Imaginemos a situação hipotética: uma pessoa, que guardava seu cartão juntamente com as anotações da senha, foi furtada e o terceiro utilizou o cartão para realizar compras em um estabelecimento comercial. Objetivando ser ressarcido dos prejuízos sofridos, o titular do cartão resolve requer indenização por danos morais do comerciante, sob o argumento de que o estabelecimento teria sido negligente ao aceitar a utilização do cartão para o pagamento de compra realizada por terceiro.
Será que este tipo de indenização é possível?
O ponto principal do questionamento está em verificar se o comerciante teria sido negligente ou não ao aceitar a utilização do cartão para pagamento de compra realizada por terceiro. No entanto, a discussão envolvendo a responsabilidade sobre os danos decorrentes do uso indevido de cartões magnéticos não é um tema novo junto aos Tribunais nacionais.

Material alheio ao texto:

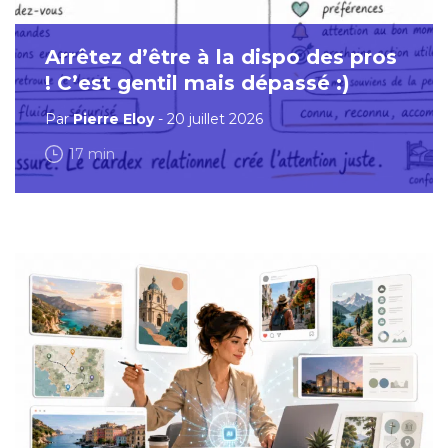
Arrêtez d’être à la dispo des pros
! C’est gentil mais dépassé :)
Par
Pierre Eloy
- 20 juillet 2026
17 min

O Superior Tribunal de Justiça (STJ) já analisou o tema da responsabilidade das instituições bancárias pelos danos causados por fraudes ou delitos praticados por terceiros, como a abertura de conta corrente e o recebimento de empréstimos com a apresentação de documentos falsos, por exemplo. Segundo o STJ, por se tratar de risco do empreendimento, os danos causados por terceiros (fraudes ou delitos) aos seus clientes devem ser reparados pelas instituições bancárias.

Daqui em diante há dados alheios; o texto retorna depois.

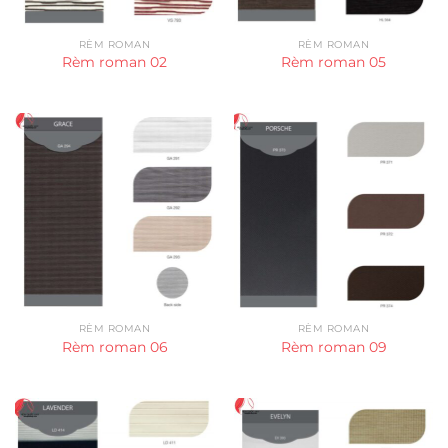
RÈM ROMAN
RÈM ROMAN
Rèm roman 02
Rèm roman 05
RÈM ROMAN
RÈM ROMAN
Rèm roman 06
Rèm roman 09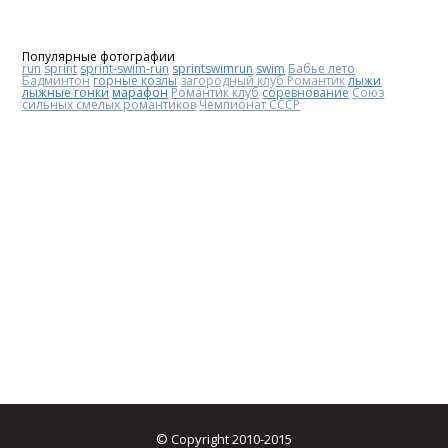
Популярные фотографии
run
sprint
sprint-swim-run
sprintswimrun
swim
Бабье лето
Бадминтон
горные козлы
загородный клуб Романтик
лыжи
лыжные гонки
марафон
Романтик клуб
соревнование
Союз
сильных смелых романтиков
Чемпионат СССР
© Copyright 2010-2015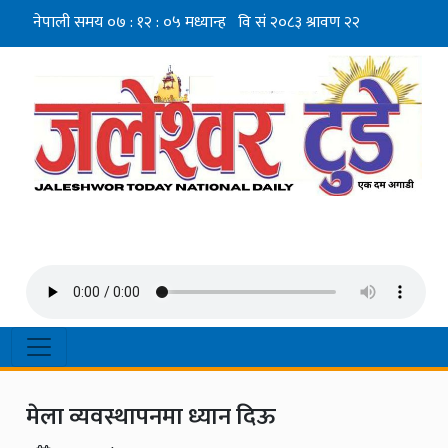
मेला व्यवस्थापनमा ध्यान दिऊ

Contudo, havendo culpa exclusiva do consumidor (o portador do cartão contribui para que o dano ocorra) ou inexistindo falha na prestação do serviço da instituição bancária, a responsabilidade de reparação é afastada. Um exemplo dessa situação é quando o correntista entrega o cartão e a senha a terceiro ou quando o cartão junto com a senha é furtado. Neste caso, o uso do cartão por terceiros seria culpa exclusiva do correntista que não cumpriu com seu dever de guarda com relação ao cartão e ao sigilo da senha.
E como fica a situação do comerciante?
Partindo deste entendimento, o STJ compreende que, assim como as instituições bancárias, o comerciante não é obrigado a reparar os danos morais sofridos pelo titular do cartão. Para que o estabelecimento comercial possa ser responsabilizado, é necessário que haja a demonstração de que o dano é resultado de falha na prestação de seus serviços.

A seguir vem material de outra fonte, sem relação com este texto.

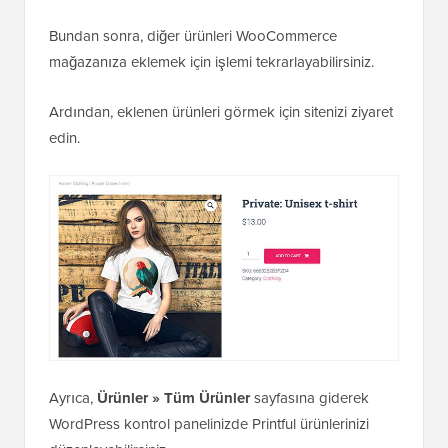
Bundan sonra, diğer ürünleri WooCommerce
mağazanıza eklemek için işlemi tekrarlayabilirsiniz.
Ardından, eklenen ürünleri görmek için sitenizi ziyaret
edin.
Ayrıca,
Ürünler » Tüm Ürünler
sayfasına giderek
WordPress kontrol panelinizde Printful ürünlerinizi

Em nossa situação hipotética, o valor gasto com a compra foi pago através da apresentação física do cartão de débito e com o uso de senha pessoal e sigilosa do titular. Logo, não é possível responsabilizar o comerciante pelo dano moral suportado pelo titular do cartão pois o dano decorreu de uma falha no seu dever de guarda, não guardando qualquer relação com a atividade do comerciante.
Além do mais, na prática comercial, a utilização de um cartão bancário mediante senha para o pagamento de compras não é acompanhada da apresentação do documento de identificação do titular. Ou seja, o uso da senha pessoal e sigilosa para a efetivação do pagamento gera a presunção de que o portador do cartão, mesmo não sendo o titular, está autorizado a utilizá-lo. Portanto, não há como imputar falha no dever de cuidado do titular do cartão ao comerciante.